◆ **Your instructions**
All of the entries below are to be copied word for word.
#### Record excerpts
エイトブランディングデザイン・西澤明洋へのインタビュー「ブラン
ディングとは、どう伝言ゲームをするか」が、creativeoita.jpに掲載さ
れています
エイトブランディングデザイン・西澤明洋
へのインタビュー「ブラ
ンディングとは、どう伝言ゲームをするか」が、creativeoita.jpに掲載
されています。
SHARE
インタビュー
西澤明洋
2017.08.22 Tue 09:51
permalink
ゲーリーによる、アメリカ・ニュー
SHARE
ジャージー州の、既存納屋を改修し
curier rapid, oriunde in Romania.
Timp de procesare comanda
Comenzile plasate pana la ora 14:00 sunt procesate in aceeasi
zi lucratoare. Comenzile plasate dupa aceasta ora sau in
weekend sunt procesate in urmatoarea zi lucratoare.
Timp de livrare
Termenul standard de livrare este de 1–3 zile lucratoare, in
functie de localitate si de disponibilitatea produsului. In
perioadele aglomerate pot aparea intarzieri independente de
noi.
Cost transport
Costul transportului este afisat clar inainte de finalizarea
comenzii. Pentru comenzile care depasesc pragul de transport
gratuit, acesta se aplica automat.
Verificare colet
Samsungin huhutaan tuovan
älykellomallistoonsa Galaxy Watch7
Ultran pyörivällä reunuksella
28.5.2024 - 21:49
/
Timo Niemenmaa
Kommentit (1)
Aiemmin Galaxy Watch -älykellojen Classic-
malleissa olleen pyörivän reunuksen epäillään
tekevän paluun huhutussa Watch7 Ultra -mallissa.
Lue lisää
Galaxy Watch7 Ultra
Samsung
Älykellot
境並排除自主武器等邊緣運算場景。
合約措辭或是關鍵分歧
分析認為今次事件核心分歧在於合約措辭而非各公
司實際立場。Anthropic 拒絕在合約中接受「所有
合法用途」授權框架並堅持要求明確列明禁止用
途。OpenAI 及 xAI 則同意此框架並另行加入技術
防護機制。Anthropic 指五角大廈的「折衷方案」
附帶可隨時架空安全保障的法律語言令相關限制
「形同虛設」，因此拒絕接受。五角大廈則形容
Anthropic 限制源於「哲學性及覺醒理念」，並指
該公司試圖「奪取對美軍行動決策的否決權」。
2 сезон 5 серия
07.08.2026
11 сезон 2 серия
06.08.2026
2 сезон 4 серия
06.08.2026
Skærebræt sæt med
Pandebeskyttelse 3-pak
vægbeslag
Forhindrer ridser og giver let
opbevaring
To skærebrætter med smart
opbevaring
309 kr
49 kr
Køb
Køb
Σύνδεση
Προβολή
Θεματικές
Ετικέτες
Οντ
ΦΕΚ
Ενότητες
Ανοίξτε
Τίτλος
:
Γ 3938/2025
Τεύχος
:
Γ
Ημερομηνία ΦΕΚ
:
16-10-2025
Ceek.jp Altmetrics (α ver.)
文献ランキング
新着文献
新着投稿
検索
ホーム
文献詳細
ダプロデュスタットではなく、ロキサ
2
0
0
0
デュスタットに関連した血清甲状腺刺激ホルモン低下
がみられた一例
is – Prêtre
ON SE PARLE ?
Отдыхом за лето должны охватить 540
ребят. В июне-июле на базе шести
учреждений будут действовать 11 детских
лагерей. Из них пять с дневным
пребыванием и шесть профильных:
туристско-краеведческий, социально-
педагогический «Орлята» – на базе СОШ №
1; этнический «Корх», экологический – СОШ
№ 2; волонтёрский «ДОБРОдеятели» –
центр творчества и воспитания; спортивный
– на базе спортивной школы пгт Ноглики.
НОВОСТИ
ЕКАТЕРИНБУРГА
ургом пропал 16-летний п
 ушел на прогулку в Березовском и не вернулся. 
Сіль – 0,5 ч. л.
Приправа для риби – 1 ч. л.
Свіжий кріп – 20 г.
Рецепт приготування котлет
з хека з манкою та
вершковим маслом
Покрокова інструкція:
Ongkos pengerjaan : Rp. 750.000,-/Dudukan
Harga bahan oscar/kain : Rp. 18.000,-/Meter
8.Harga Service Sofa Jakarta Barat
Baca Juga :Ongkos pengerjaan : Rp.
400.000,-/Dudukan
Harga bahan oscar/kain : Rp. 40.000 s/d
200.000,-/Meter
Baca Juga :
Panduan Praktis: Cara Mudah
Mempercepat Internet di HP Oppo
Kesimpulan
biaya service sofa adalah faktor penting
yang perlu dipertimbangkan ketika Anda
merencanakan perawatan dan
########
◆ **Your response**
エイトブランディングデザイン・西澤明洋へのインタビュー「ブラン
ディングとは、どう伝言ゲームをするか」が、creativeoita.jpに掲載さ
れています
エイトブランディングデザイン・西澤明洋
へのインタビュー「ブラ
ンディングとは、どう伝言ゲームをするか」が、creativeoita.jpに掲載
されています。
SHARE
インタビュー
西澤明洋
2017.08.22 Tue 09:51
permalink
ゲーリーによる、アメリカ・ニュー
SHARE
ジャージー州の、既存納屋を改修し
curier rapid, oriunde in Romania.
Timp de procesare comanda
Comenzile plasate pana la ora 14:00 sunt procesate in aceeasi
zi lucratoare. Comenzile plasate dupa aceasta ora sau in
weekend sunt procesate in urmatoarea zi lucratoare.
Timp de livrare
Termenul standard de livrare este de 1–3 zile lucratoare, in
functie de localitate si de disponibilitatea produsului. In
perioadele aglomerate pot aparea intarzieri independente de
noi.
Cost transport
Costul transportului este afisat clar inainte de finalizarea
comenzii. Pentru comenzile care depasesc pragul de transport
gratuit, acesta se aplica automat.
Verificare colet
Samsungin huhutaan tuovan
älykellomallistoonsa Galaxy Watch7
Ultran pyörivällä reunuksella
28.5.2024 - 21:49
/
Timo Niemenmaa
Kommentit (1)
Aiemmin Galaxy Watch -älykellojen Classic-
malleissa olleen pyörivän reunuksen epäillään
tekevän paluun huhutussa Watch7 Ultra -mallissa.
Lue lisää
Galaxy Watch7 Ultra
Samsung
Älykellot
境並排除自主武器等邊緣運算場景。
合約措辭或是關鍵分歧
分析認為今次事件核心分歧在於合約措辭而非各公
司實際立場。Anthropic 拒絕在合約中接受「所有
合法用途」授權框架並堅持要求明確列明禁止用
途。OpenAI 及 xAI 則同意此框架並另行加入技術
防護機制。Anthropic 指五角大廈的「折衷方案」
附帶可隨時架空安全保障的法律語言令相關限制
「形同虛設」，因此拒絕接受。五角大廈則形容
Anthropic 限制源於「哲學性及覺醒理念」，並指
該公司試圖「奪取對美軍行動決策的否決權」。
2 сезон 5 серия
07.08.2026
11 сезон 2 серия
06.08.2026
2 сезон 4 серия
06.08.2026
Skærebræt sæt med
Pandebeskyttelse 3-pak
vægbeslag
Forhindrer ridser og giver let
opbevaring
To skærebrætter med smart
opbevaring
309 kr
49 kr
Køb
Køb
Σύνδεση
Προβολή
Θεματικές
Ετικέτες
Οντ
ΦΕΚ
Ενότητες
Ανοίξτε
Τίτλος
:
Γ 3938/2025
Τεύχος
:
Γ
Ημερομηνία ΦΕΚ
:
16-10-2025
Ceek.jp Altmetrics (α ver.)
文献ランキング
新着文献
新着投稿
検索
ホーム
文献詳細
ダプロデュスタットではなく、ロキサ
2
0
0
0
デュスタットに関連した血清甲状腺刺激ホルモン低下
がみられた一例
is – Prêtre
ON SE PARLE ?
Отдыхом за лето должны охватить 540
ребят. В июне-июле на базе шести
учреждений будут действовать 11 детских
лагерей. Из них пять с дневным
пребыванием и шесть профильных:
туристско-краеведческий, социально-
педагогический «Орлята» – на базе СОШ №
1; этнический «Корх», экологический – СОШ
№ 2; волонтёрский «ДОБРОдеятели» –
центр творчества и воспитания; спортивный
– на базе спортивной школы пгт Ноглики.
НОВОСТИ
ЕКАТЕРИНБУРГА
ургом пропал 16-летний п
 ушел на прогулку в Березовском и не вернулся. 
Сіль – 0,5 ч. л.
Приправа для риби – 1 ч. л.
Свіжий кріп – 20 г.
Рецепт приготування котлет
з хека з манкою та
вершковим маслом
Покрокова інструкція:
Ongkos pengerjaan : Rp. 750.000,-/Dudukan
Harga bahan oscar/kain : Rp. 18.000,-/Meter
8.Harga Service Sofa Jakarta Barat
Baca Juga :Ongkos pengerjaan : Rp.
400.000,-/Dudukan
Harga bahan oscar/kain : Rp. 40.000 s/d
200.000,-/Meter
Baca Juga :
Panduan Praktis: Cara Mudah
Mempercepat Internet di HP Oppo
Kesimpulan
biaya service sofa adalah faktor penting
yang perlu dipertimbangkan ketika Anda
merencanakan perawatan dan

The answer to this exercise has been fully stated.